Go back twelve months and any talk of Bas Dost being deserving of an Oranje call-up would have been first laughed at, and then duly dismissed with good reason. The Netherlands were coming off a 3rd place at the World Cup; an overachievement by any means, and Dost was keeping the bench toasty at Wolfsburg.
Well, what a difference twelve months can make. 2015 has seen Dost flourish in to the striker that many were expecting when he made the switch to Lower Saxony in 2012 after a 32 goal season with Heerenveen. In the last six months Dost has scored four in a game against Bayer Leverkusen, got on the scoresheet in the DFB Pokal final and be part of a Wolfsburg side that came 2nd behind the untouchable Bayern Munich; however, he is still yet to make his impact with the Dutch Lion on his chest.
There is only one reason for this: he hasn’t been awarded the chance. The football purists will point to his technical flaws; that he doesn’t fit the Totaal Voetbal theory that is deeply embedded in to Dutch football. However, neither does Klaas-Jan Huntelaar, the man with 76 caps and 42 goals to his name for country and his career with the national side, on an individual basis if nothing else, has been a success.

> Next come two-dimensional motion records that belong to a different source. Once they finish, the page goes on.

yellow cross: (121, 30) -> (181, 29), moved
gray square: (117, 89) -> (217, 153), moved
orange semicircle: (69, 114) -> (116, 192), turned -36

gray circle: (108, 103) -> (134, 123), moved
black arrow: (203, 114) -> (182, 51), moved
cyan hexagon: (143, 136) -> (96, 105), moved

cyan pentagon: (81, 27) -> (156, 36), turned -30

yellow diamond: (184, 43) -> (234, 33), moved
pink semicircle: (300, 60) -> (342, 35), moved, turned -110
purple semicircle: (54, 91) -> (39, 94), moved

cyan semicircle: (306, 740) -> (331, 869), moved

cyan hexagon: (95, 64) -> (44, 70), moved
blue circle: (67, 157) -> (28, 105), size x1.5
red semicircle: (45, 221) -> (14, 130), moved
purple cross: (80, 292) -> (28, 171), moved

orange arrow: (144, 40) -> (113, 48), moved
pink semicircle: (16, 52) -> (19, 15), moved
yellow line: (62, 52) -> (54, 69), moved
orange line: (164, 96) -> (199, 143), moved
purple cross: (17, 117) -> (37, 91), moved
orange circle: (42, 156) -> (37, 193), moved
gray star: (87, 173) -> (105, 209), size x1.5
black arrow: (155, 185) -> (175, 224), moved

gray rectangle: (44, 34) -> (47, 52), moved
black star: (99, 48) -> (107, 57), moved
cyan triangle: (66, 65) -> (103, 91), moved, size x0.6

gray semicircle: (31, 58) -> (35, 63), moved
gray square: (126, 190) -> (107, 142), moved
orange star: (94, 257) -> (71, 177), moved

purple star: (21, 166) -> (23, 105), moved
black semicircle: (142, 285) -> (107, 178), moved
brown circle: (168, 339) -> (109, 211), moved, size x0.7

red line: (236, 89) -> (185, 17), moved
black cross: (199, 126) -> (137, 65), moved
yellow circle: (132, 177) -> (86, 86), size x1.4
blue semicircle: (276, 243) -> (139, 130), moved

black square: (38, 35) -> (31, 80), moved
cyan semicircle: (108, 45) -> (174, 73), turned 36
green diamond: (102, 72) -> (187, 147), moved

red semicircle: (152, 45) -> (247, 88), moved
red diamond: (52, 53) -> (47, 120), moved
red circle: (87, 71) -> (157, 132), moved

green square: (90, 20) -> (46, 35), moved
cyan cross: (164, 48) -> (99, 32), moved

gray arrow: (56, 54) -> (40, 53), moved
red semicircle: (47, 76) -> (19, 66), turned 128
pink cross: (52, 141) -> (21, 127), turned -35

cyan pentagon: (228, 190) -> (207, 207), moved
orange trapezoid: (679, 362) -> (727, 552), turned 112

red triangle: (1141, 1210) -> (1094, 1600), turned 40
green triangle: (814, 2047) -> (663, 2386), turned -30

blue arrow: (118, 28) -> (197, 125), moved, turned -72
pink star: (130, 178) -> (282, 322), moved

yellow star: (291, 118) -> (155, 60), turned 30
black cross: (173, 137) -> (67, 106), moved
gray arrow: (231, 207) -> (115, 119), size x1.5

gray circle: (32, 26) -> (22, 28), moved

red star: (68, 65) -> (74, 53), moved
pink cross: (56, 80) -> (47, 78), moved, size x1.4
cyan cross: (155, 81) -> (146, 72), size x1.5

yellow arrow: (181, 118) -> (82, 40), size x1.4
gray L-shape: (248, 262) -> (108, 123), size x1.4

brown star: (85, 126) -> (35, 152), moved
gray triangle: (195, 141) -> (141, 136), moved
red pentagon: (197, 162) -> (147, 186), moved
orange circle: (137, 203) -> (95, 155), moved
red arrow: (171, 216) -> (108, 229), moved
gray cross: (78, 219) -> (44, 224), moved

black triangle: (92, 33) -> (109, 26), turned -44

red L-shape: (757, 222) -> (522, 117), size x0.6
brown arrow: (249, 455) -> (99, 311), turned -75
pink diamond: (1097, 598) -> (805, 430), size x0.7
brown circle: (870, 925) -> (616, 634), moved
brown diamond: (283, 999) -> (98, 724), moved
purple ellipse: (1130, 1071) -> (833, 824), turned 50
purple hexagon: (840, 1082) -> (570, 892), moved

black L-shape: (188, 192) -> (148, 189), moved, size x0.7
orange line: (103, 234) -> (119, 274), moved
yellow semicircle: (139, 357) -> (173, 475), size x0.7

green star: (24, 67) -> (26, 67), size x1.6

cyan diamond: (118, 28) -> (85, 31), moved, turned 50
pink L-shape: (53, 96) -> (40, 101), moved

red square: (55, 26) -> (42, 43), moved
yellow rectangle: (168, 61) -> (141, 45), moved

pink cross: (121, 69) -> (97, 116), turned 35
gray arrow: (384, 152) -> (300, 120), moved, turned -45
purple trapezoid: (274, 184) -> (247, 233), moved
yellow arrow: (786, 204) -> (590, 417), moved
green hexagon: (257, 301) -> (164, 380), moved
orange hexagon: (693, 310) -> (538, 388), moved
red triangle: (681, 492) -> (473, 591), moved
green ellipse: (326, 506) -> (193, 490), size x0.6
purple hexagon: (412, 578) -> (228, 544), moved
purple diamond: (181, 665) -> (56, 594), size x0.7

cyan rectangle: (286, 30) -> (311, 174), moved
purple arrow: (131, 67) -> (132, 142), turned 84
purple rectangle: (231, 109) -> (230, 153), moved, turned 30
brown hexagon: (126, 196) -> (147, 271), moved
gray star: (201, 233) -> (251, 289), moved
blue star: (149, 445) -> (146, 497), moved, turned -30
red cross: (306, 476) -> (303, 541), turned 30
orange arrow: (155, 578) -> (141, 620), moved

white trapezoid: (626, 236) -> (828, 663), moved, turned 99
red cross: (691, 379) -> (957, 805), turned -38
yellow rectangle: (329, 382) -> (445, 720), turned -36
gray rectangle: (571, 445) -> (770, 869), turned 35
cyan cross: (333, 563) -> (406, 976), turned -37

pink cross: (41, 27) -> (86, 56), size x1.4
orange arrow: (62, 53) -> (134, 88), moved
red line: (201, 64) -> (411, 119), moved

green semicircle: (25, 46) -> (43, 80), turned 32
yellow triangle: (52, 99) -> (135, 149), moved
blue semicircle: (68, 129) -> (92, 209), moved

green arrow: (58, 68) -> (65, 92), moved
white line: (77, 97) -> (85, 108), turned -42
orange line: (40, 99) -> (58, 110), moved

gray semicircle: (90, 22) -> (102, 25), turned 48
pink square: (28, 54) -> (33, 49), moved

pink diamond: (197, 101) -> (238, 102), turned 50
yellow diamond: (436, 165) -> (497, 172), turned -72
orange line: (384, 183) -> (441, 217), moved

Guus Hiddink and Danny Blind persisted with the duo of Robin Van Persie and Huntelaar, whose powers are both waning; leaving Dost had to watch from the side-lines as he made just two substitute appearances in Euro qualifying.
This is not to take away from the prestige of Van Persie and Huntelaar – after all they are first and second respectively in the Netherlands’ all-time leading scorers list – but the mistake of picking stature over form may have been a costly one. Of course hindsight is a beautiful thing, but Dost has scored 25 club goals in 2015 – the aforementioned duo have only accrued 17 between them in the same time.
Unlike Wolfsburg’s backers, Volkswagen, Bas Dost’s reputation is only growing, and the sceptics who described his form last season as fleeting period of success, are quickly diminishing. The 26-year-old has averaged a Bundesliga goal every 96 minutes in the Bundesliga last term, compared to a goal every 120 minutes this season but it would have been ludicrous to expect Dost to maintain his pace from last term. Dost epitomizes the traditional no.9: dominating in the air and clinical in front of goal – his conversion rate (37.2%) was the best of all players in Europe’s top five leagues last term.
While Wolfsburg boss Dieter Hecking has slammed Dost for being ‘egotistical’, a common problem with Dutch front men, his showings this season will have gone some way to get him back in to Hecking’s good books.
Johan Cruyff – who I would like to wish support to in his battle with lung cancer – famously said, “It’s better to go down with your own vision than with someone else’s.” His vision, and the Dutch vision will always be Totaal Voetbal, something Bas Dost will never fit in to. However, Cruyff also said, “Every disadvantage has its advantage” and bare this in mind with Bas Dost and the direction the Netherlands should take. Dost isn’t aesthetically pleasing, like many of his predecessors have been; however, he has a lot to offer an Oranje side that needs to stray away from Totaal Voetbal.